Zu den Entwicklungen dieser Zeit gehören die Suonen (alpine Wasserführungen) oder neuartige Getreidearten. Daneben gab es verschiedene Nutzbauten wie Brunnen, Öfen oder Befestigungen. Nach der Vertreibung 973 verblieben verschiedene Sarazenen bis ins 11. Jahrhundert versteckt in den Alpen. Spezielle Erwähnung findet zudem ihre alpine Ortskunde sowie ihr Respekt vor christlichen Würdenträgern sowie ihren Insignien.

Islamische Zeitung: Wie das online-Magazin Sie zitierte, waren das wohl nicht nur Anomalien oder „Räubernester“. Erwähnt werden Handelsabkommen und generell Einigungen, die darauf deuten lassen, dass man die Sarazenen in den Alpen anerkennt. Wie muss man sich das vorstellen?

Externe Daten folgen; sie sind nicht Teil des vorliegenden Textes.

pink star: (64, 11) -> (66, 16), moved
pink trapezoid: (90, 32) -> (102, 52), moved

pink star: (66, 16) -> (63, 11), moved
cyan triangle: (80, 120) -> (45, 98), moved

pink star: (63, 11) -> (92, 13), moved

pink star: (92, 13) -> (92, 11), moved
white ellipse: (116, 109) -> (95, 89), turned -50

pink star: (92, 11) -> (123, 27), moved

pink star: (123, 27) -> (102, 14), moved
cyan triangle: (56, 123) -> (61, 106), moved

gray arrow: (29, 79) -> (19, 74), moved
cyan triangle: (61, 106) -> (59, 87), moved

Markus Klinkner: Während in der früheren Phase bis 942 bis dato keine Strukturen bekannt sind, fängt die zweite Phase durch die Überlassung der Alpen durch König Hugo mit einem frühmittelalterlichen Paukenschlag an. König Hugo hatte die Sarazenen im Jahr 942 aufgrund des französischen Geschichtsverlaufs bereits bis St. Tropez in Südfrankreich zurückgeschlagen und hätte sie vernichten können. Stattdessen offerierte er den Sarazenen zur Überraschung aller umliegenden Herrscher die Alpen.

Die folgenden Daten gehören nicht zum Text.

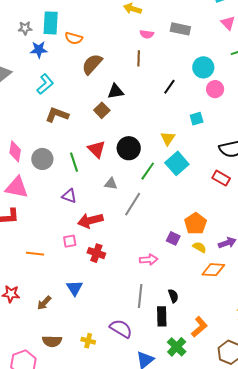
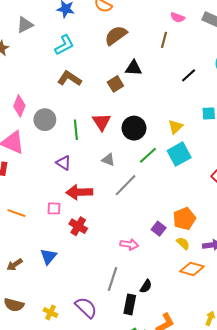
black semicircle: (173, 296) -> (146, 286), turned 40

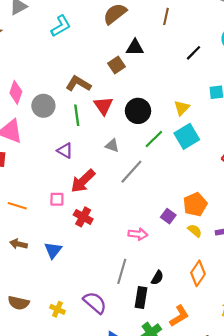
brown L-shape: (69, 79) -> (78, 84), moved
red arrow: (79, 192) -> (83, 181), turned -40
brown arrow: (15, 265) -> (18, 244), moved, turned 49
orange diamond: (192, 269) -> (198, 273), moved, turned -70

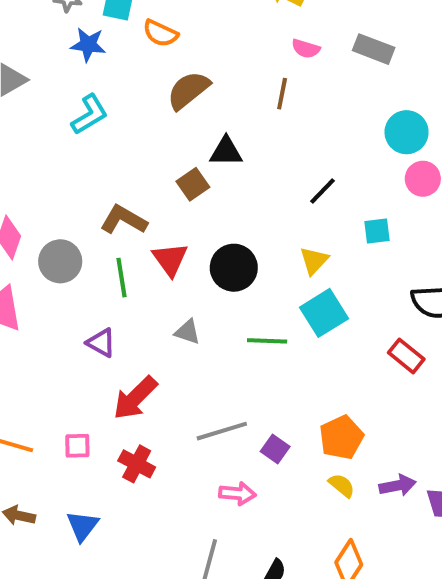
black line: (193, 53) -> (322, 191), moved
green line: (154, 139) -> (267, 341), moved, turned 48
gray line: (131, 172) -> (222, 431), moved, turned 32
pink square: (57, 199) -> (77, 446), moved
purple square: (168, 216) -> (275, 449), moved

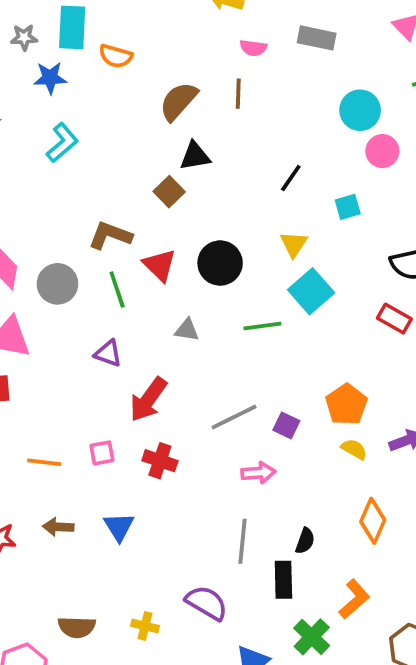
brown semicircle: (188, 90) -> (178, 101), moved

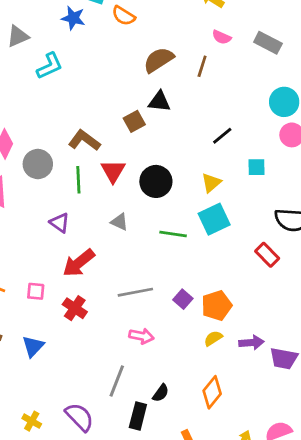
cyan L-shape: (62, 143) -> (50, 66), moved
purple square: (286, 425) -> (183, 299), moved
yellow semicircle: (354, 449) -> (213, 338), turned -78

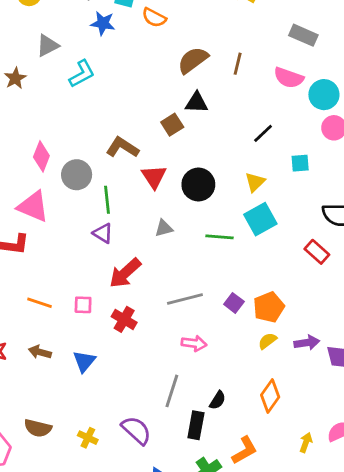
pink semicircle: (222, 37) -> (289, 78), moved, size x1.5
green line: (78, 180) -> (107, 200), moved
gray triangle: (119, 222) -> (164, 228), turned -36

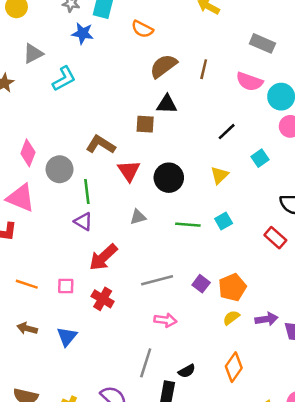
orange semicircle: (154, 18) -> (142, 29), moved
brown square: (172, 125) -> (145, 124), turned 36
cyan square: (300, 163) -> (260, 158), turned -30
cyan square: (260, 219) -> (224, 221), moved, size x0.6
black semicircle: (218, 400) -> (187, 371), turned 30

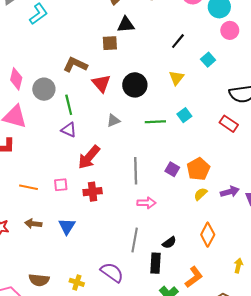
gray line: (157, 280) -> (136, 171), turned -70
red cross: (103, 299) -> (93, 192), turned -30

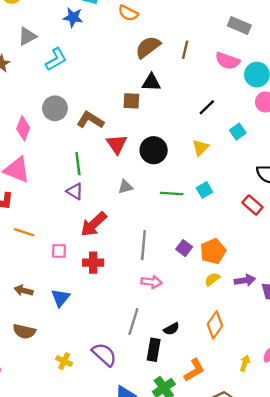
gray circle: (44, 89) -> (55, 108), moved
orange line: (28, 187) -> (24, 232), moved
brown semicircle: (39, 280) -> (24, 331), moved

Die christlichen Chronisten dieser Zeit verstanden dies überhaupt nicht und dichten wutentbrannt und empört böse Verse gegen den König. In der mitteleuropäischen Geschichtsschreibung wird die Alpenüberlassung damit erklärt, dass König Hugo die verbündeten Sarazenen als Abwehrschild gegen seine Widersacher nördlich der Alpen, insbesondere den Marktgrafen Berengar, dessen Vater er tötete, und die Schwaben einsetzen wollte. Aus arabischen Quellen geht jedoch noch ein weiterer Grund für dieses Handeln hervor. König Hugo ging ein Freihandelsabkommen mit dem Umayyaden Kalifen Abdurrahman III. ein. Dieses erstreckte sich von Andalusien bis Genua und brachte dem lokalen Adel Wohlstand und Reichtum, der bis heute wirkt, wie am Beispiel der ursprünglich genuesischen Fürstenamilie Grimaldi bzw. Canella in Monaco aufgezeigt werden kann. Wie aber reagierte der größte mitteleuropäische Machthaber des 10. Jahrhunderts – Kaiser Otto I.? Er arrangierte sich mit dieser Situation. Die zuvor unsicheren Alpentransversalen wurden durch die Übergabe an die Sarazenen nun sicher und die Inseln der ottonischen Macht, einige Städte wie Chur oder Klöster wurden nun nicht mehr behelligt. Zudem standen die Sarazenen unter der Herrschaft des damals viel weiter entwickelten Andalusiens. Ob Medizin, Technik oder Philosophie – Al-Andalus war das Zentrum des Wissens und es lohnte sich eine gute Beziehung zu suchen.

Nicht zu vergessen sind zudem die schmerzlichen Erfahrungen des deutschen Kaiserreichs im 10. Jahrhundert mit den Magyaren, die als wildes Heer, so wie auch die Sarazenen wahrgenommen wurden, bereits Ottos Reich unter anderem in der Schweiz und in Süddeutschland verwüsteten.

Zudem war das ottonische Reich bereits durch die fatimidischen Muslime, eine der drei großen Mittelmeermächte dieser Zeit, durch deren Vordringen in Italien bedroht. Ein Bündnis der muslimischen Mächte war also eine existentiell latente Gefahr für den deutschen Kaiser.

Der von den Chronisten Widukind III. und Luitprand berichtete Umstand, dass Otto I. mehrere diplomatische Gesandtschaften nach Cordoba an den Hof des Khalifen entsandte und er dort erbat, die Alpentransversalen offen zu halten und die ottonischen Gebiete zu verschonen, zeigt, dass Otto I. die von König Hugo erlassene Übertragung der Alpen duldete und und die Zuständigkeit des Khalifen für die Alpenregion anerkannte.